なんせ服を沢山着るという事は、数多くの繊維くずを現場に持ち込むという事。捜査に失態が無いよう懇切丁寧な付着物処理を施してから現場に脚を踏み入れるとしても、その原因となり得る物を増やすのはどうにも気が進まない。車両に収めた証拠品の中にミスがありませんようにと思いながら、話に聞いたカイロの配布場所を探した。
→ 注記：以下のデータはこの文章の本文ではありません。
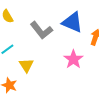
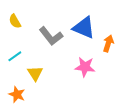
pink star: (73, 59) -> (85, 67), turned -30

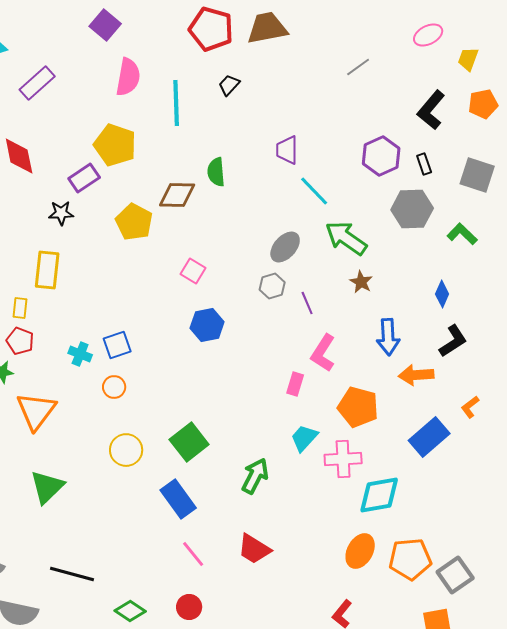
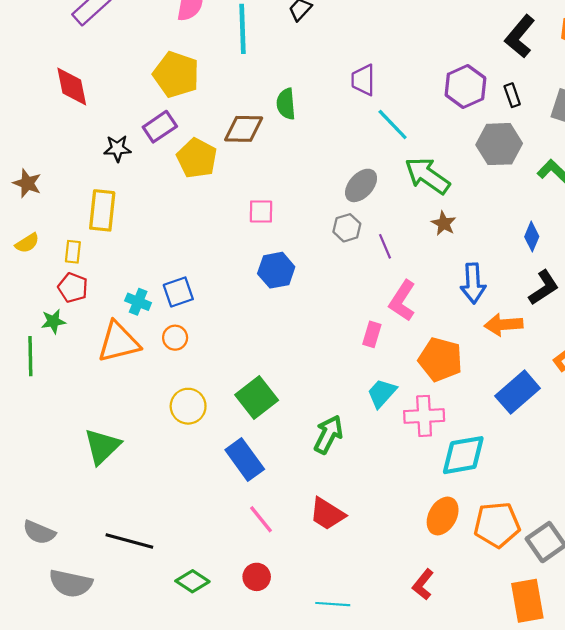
purple rectangle: (84, 178) -> (160, 127), moved
pink square: (193, 271) -> (261, 212), turned -30
orange triangle: (36, 411) -> (119, 342), moved, turned 39

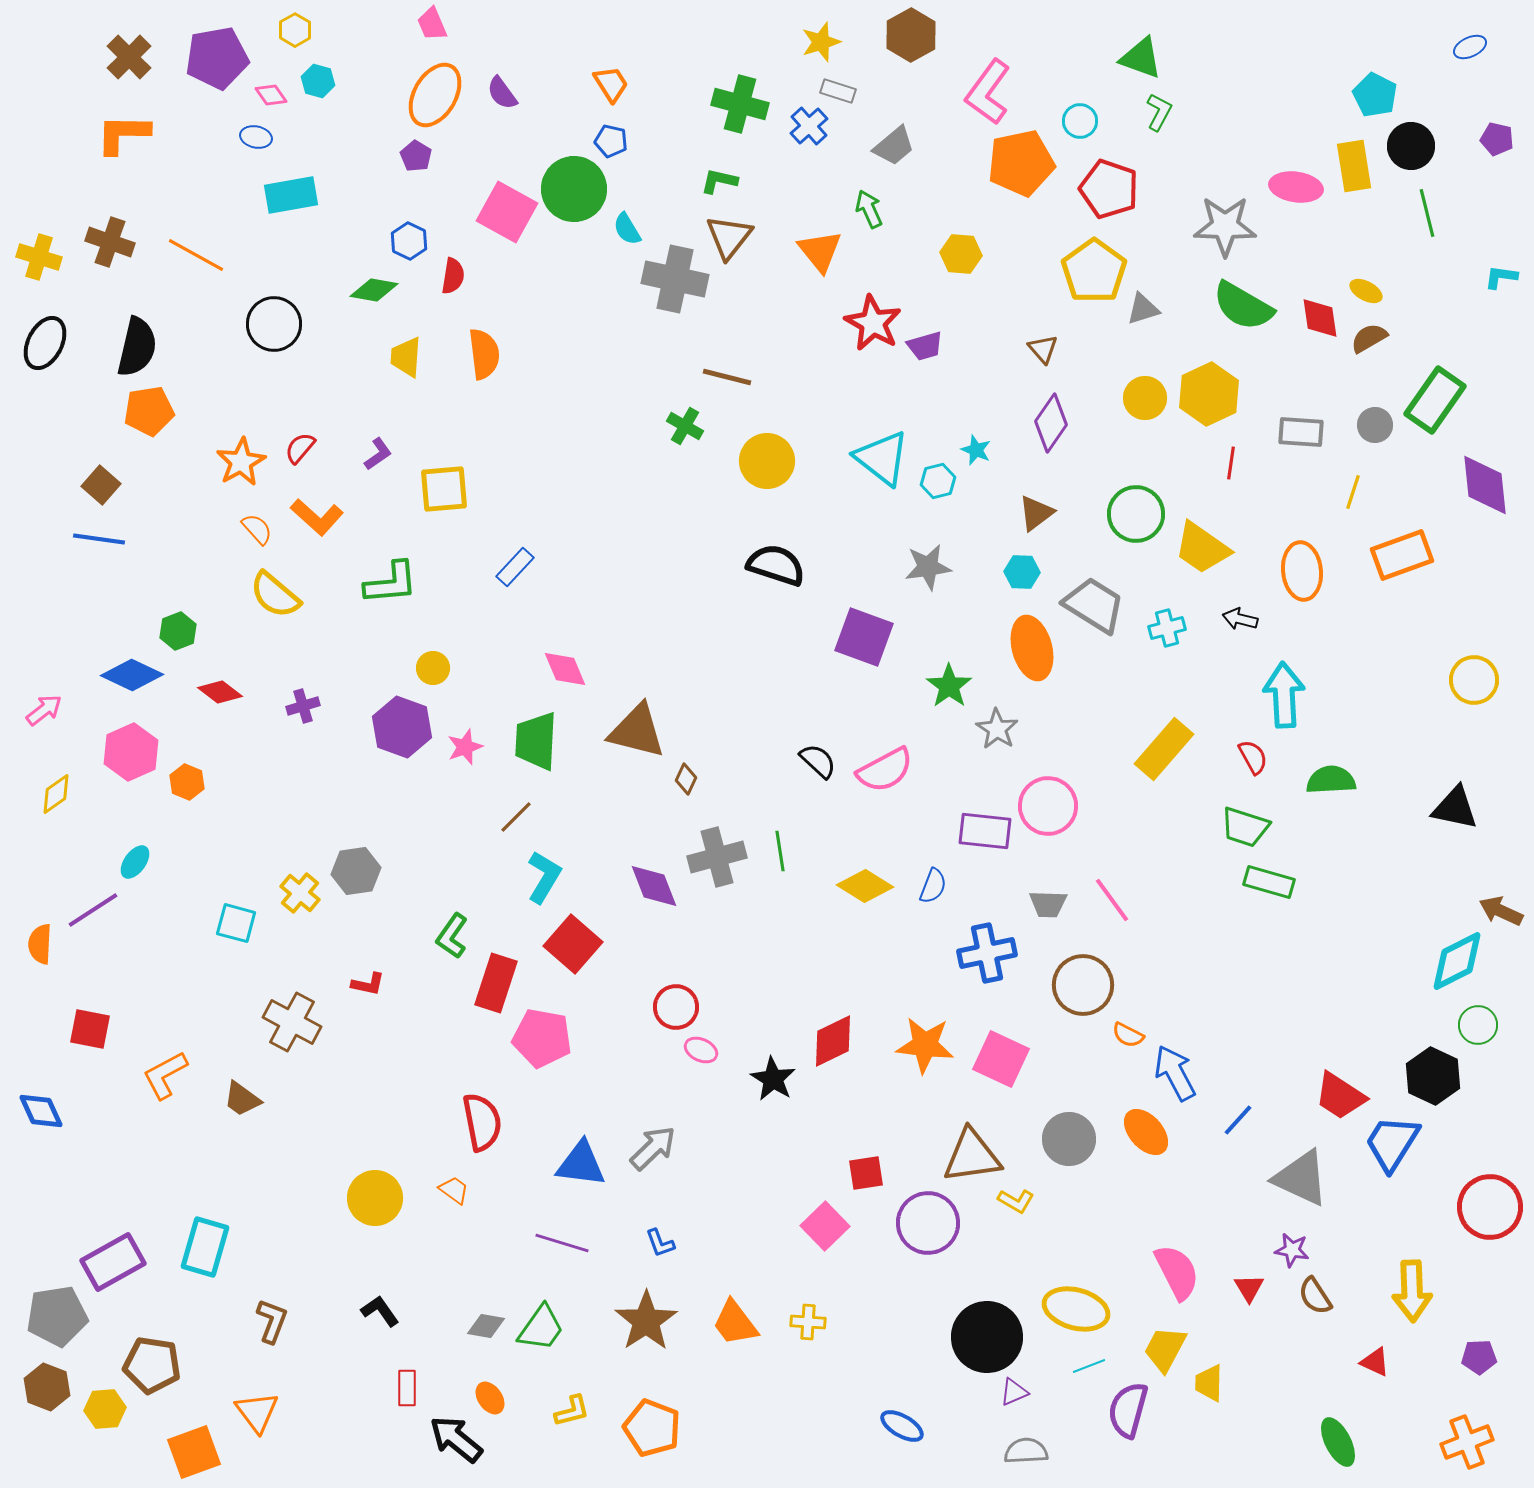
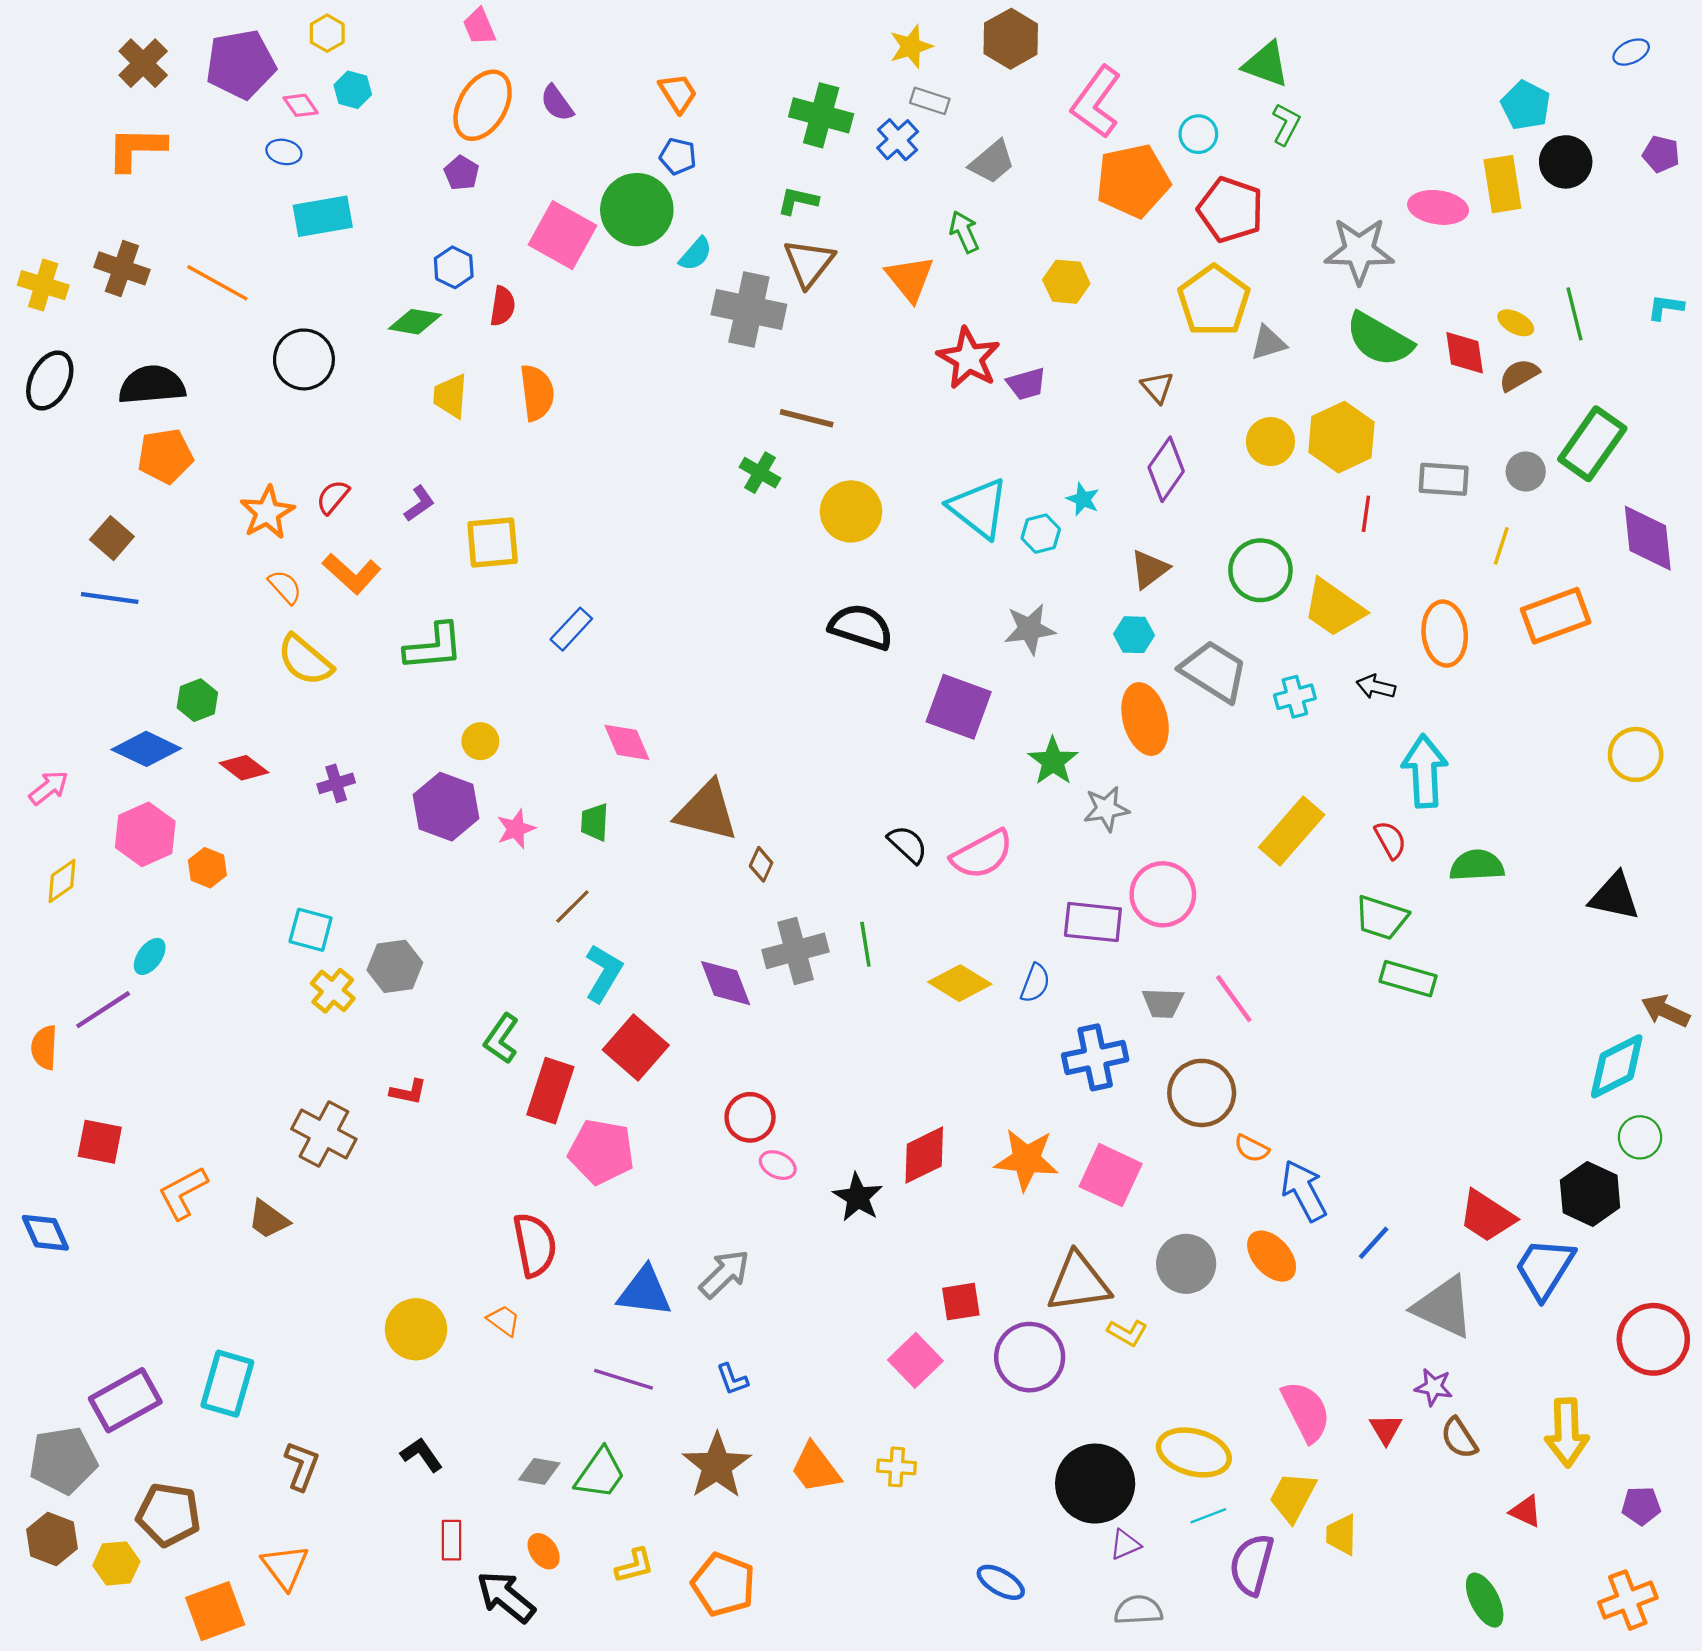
green line: (1427, 213) -> (1575, 314), moved
cyan semicircle: (627, 229) -> (696, 254), turned -108
black semicircle: (137, 347) -> (152, 385), turned -108
gray star: (997, 729) -> (1106, 809), turned 30
green trapezoid: (536, 741) -> (595, 822), size x0.6
cyan square: (236, 923) -> (311, 930), moved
「おーい! そこの鑑識の奴、こっち来い! 最初っから現場に篭ってた奴だろ、お前。ここの家主さんが、気を利かせて全員分のカイロを用意して下さった。暖かいぞ。」
「おお! あれのことか。有難く頂くっす。……あ、もう結構暖かいんすね。」
「みんな要るだろうって家主さん、開封済みの貼らないカイロ全部ガサガサ振っちまったんだよ。そこまでされるともう断れないからなぁ。」
「ご好意に預かりまーす!」
手袋を一旦外してからコンビニ袋いっぱいのカイロを一つ取って、指先に当てる。暖かい……。
「家主さんが第一発見者でしたよね?」
「そうだな。血縁関係は無い。現場の貸家の借主が今回のホトケさんだ。寒いんでカイロ買ってきてくれって被害者に頼まれて、家を訪れた時にはもう……。」
「じゃあこのカイロ、元々持ってたから使ったんですね。でもそりゃそうか、第一発見者に買い物なんて、行かせられませんし。」
俺を呼んだ新人と思しき見覚えの無い男はそう言うと、ちらりと第一発見者を乗せている車を一瞥して溜息をついた。